Equivalent of Czech T5-small model trained from Common Crawl.

In [None]:
!gdown 1fvN7FhFA-ofiKXas73AXv3fTR6apK2rS && unzip -u t5_32k_cccs_jmzw_small.v2.zip

## Convert the dataset formats

The CSFD dataset consists of three files with positive, neutral and negative sentiment.

This code randomly shuffles the data and generates the training, development and test data.

In [None]:
import random

In [None]:
def read_data(input_files):
    ret = []
    for label, fn in input_files:
        with open(fn, "r", encoding="utf-8") as fr:
            for line in fr:
                text = line.strip()
                ret.append((text, label))
    random.shuffle(ret)
    return ret

def write_tsv(fn, data):
    with open(fn, "w", encoding="utf-8") as fw:
        for text, label in data:
            print(text, label, sep="\t", file=fw)

In [None]:
data = read_data([("pozitivní", "csfd/positive.txt"), ("negativní", "csfd/negative.txt")])

test_data = data[:10000]
dev_data = data[10000:15000]
train_data = data[15000:]

write_tsv("csfd.train.tsv", train_data)
write_tsv("csfd.dev.tsv", dev_data)
write_tsv("csfd.test.tsv", test_data)

### Import the t5s library

In [None]:
from t5s import T5

## t5s configuration

The configuration consists of different sections:

### `tokenizer`

*   `spm` - the name of the SentencePiece model

### `t5_model`

* `pre_trained` - the name of the pre-trained model to load for fine-tuning,
* `save_checkpoint` - save fine-tuned checkpoints under this name,
* `save_checkpoint_every` - integer, which specifies how often the checkpoints are saved, e.g. the value 1 means save every epoch.

### `dataset`

* `*_tsv` - names of TSV files used as training, development and test sets,
* `loader` - specification how to load the training data
  * `loader.input_size` - maximum number of input tokens in the batch
  * `loader.output_size` - maximum number of output tokens in the batch
  * `loader.min_batch_size` - minimum number of examples in the batch.
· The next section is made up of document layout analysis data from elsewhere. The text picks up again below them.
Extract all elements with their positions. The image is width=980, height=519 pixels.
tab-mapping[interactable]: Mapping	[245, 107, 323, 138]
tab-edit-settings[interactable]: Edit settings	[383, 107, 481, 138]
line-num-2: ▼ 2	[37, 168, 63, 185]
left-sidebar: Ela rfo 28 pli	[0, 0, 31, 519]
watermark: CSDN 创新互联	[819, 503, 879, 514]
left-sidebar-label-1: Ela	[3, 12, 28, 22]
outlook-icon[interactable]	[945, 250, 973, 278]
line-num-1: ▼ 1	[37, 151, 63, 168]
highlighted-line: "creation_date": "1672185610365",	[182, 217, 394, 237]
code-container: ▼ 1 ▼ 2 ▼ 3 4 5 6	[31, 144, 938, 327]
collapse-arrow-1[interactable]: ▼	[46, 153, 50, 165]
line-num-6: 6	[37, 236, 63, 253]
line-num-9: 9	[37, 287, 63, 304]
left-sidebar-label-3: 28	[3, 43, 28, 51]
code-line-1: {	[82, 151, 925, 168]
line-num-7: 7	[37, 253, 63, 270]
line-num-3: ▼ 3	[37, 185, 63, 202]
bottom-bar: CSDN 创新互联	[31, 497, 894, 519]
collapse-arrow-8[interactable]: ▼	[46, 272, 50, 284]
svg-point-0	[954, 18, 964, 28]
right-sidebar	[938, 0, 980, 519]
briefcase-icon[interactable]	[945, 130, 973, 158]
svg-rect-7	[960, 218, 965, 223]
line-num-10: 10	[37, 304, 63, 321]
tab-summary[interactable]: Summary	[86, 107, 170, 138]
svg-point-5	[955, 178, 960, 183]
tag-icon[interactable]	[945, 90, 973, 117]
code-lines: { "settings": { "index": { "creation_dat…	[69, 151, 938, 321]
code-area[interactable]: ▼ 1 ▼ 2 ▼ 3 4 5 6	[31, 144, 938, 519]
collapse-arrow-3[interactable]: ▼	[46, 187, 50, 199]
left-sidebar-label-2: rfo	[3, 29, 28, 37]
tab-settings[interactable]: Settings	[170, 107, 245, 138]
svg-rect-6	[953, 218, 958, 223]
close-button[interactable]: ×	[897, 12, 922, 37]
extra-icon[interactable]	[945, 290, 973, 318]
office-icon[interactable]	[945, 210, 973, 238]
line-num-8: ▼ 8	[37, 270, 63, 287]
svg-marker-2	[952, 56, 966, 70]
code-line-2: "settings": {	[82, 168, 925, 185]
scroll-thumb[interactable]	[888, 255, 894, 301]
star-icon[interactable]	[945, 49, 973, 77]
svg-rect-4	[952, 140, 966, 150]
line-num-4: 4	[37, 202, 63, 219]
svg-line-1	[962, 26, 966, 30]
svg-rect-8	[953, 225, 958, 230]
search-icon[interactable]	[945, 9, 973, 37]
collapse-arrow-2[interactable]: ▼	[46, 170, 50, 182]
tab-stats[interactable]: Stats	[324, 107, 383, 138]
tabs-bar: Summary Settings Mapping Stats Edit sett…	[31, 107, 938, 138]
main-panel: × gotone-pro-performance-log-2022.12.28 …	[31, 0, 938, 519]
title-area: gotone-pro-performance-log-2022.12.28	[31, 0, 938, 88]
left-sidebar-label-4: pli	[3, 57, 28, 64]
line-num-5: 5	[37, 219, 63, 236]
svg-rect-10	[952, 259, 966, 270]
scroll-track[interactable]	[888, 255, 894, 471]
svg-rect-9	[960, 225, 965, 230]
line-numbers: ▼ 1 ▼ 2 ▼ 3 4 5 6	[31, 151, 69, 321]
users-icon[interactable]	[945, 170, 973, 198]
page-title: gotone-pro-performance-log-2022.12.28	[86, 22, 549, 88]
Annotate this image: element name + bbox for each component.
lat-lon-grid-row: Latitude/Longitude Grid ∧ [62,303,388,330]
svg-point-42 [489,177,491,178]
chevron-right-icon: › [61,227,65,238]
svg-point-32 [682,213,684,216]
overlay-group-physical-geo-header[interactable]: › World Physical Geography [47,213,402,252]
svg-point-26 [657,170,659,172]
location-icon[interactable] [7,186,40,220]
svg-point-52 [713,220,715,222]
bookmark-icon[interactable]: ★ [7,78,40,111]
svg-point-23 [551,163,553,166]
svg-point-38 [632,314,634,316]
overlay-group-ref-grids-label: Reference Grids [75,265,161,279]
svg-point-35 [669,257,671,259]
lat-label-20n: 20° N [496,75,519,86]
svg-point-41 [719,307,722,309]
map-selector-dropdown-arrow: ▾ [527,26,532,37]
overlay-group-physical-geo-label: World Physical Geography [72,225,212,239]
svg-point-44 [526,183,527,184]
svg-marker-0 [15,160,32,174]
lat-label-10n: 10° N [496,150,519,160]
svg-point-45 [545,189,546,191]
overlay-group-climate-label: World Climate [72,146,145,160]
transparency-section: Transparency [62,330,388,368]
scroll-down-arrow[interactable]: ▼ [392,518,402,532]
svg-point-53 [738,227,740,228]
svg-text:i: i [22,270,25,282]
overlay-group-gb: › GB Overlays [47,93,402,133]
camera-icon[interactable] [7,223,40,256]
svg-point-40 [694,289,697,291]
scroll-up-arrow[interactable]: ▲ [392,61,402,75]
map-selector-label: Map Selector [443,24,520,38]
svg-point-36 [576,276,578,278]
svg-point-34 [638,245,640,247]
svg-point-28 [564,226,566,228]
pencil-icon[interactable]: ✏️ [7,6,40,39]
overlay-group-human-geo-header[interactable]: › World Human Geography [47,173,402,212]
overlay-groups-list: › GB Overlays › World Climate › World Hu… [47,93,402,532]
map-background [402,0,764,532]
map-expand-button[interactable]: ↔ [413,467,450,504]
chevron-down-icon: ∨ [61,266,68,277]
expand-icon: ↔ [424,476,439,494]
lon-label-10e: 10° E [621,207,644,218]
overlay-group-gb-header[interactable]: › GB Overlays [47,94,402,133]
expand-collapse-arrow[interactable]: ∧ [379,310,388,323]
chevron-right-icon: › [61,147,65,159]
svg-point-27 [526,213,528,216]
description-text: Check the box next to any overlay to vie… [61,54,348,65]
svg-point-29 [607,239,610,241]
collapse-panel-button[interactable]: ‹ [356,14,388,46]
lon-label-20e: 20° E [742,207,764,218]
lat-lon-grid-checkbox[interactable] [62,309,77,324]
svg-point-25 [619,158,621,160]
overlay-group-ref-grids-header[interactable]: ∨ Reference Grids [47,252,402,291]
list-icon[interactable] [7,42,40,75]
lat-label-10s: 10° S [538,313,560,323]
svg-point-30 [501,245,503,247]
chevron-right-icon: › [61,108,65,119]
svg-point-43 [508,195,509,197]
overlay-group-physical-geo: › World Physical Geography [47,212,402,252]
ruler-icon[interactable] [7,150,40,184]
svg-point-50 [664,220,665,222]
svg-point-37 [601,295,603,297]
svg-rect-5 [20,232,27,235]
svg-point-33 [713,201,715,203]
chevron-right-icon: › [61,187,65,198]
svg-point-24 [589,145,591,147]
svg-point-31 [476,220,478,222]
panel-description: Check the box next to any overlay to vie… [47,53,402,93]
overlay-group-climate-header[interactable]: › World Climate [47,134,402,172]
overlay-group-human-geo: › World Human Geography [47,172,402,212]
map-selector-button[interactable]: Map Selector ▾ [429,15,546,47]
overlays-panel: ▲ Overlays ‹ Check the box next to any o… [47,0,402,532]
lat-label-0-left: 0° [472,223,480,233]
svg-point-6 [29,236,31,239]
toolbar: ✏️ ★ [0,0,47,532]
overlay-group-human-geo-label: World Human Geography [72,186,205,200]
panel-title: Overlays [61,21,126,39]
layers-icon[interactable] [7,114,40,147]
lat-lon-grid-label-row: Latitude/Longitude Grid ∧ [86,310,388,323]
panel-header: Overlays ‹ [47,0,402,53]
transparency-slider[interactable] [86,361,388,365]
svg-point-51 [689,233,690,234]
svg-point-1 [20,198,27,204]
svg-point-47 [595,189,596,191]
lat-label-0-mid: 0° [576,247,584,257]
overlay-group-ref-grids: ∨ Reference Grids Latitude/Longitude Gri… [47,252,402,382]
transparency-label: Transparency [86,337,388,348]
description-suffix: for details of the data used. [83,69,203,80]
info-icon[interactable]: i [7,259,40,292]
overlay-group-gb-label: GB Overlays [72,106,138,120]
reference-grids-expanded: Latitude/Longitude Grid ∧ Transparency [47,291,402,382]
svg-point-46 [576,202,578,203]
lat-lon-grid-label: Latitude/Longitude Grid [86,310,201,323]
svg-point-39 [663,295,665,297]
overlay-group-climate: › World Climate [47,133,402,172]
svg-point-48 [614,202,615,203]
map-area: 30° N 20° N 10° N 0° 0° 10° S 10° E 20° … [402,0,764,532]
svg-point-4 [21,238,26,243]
Together with `input_size` and `output_size` specifies the maximum length of an input and an output sequence (`input_size//min_batch_size`, `output_size//min_batch_size`).

### `training`

* `shared_trainable` - boolean, if `True`, the parameters of shared embedding layer are trained,
* `encoder_trainable` - boolean, if `True`, the parameters of the encoder are trained,
* `n_epochs` - number of training epochs,
* `initial_epoch` - number of training epochs already performed, the next epoch will be `initial_epoch+1`,
* `steps_per_epoch` - the length of each epoch in steps, if ommited, the epoch means one pass over the training TSV,
* `learning_rate` - initial learning rate for `epoch=1`
* `learning_rate_schedule` - boolean, if `True`, the sqrt learning rate schedule is used. 

In [None]:
config = {
    "tokenizer": {
        "spm": "t5_32k_cccs_jmzw_small.v2/T5_32k_CCcs.model",
    },
    "t5_model": {
        "pre_trained": "t5_32k_cccs_jmzw_small.v2",
        "save_checkpoint": "T5_csfd",
        "save_checkpoint_every": 1,
    },
    "dataset": {
        "train_tsv": "csfd.train.tsv",
        "devel_tsv": "csfd.dev.tsv",
        "test_tsv": "csfd.test.tsv",
        "loader": {
            "input_size": 3072,
            "output_size": 256,
            "min_batch_size": 4,
        },
    },
    "training": {
        "shared_trainable": False,
        "encoder_trainable": True,
        "n_epochs": 5,
        "initial_epoch": 0,
        "steps_per_epoch": 500,
        "learning_rate": 0.001,
        "learning_rate_schedule": True,
    },
    "predict": {
        "batch_size": 50,
        "max_input_length": 768,
        "max_output_length": 64,
    }
}

### Instantiate the T5 class and fine-tune it

In [None]:
t5 = T5(config)

In [None]:
t5.fine_tune()

## Predict using the model

The use the T5 model in code, use `predict()` method. To evaluate the model, the `predict_tsv()` could be more useful, together with evaluation using the `eval_tsv.py` script.

In [None]:
batch = []
reference = []
with open("csfd.dev.tsv", "r") as fr:
    for line in fr:
        line = line.strip()
        batch.append(line.split("\t")[0])
        reference.append(line.split("\t")[1])
        if len(batch) >= 10:
            break
predictions = t5.predict(batch)
for text, ref, hyp in zip(batch, reference, predictions):
    print(text)
    print("Reference:", ref)
    print("Predicted:", hyp)
    print()

In [None]:
t5.predict_tsv("csfd.dev.tsv", "csfd.dev.pred.tsv")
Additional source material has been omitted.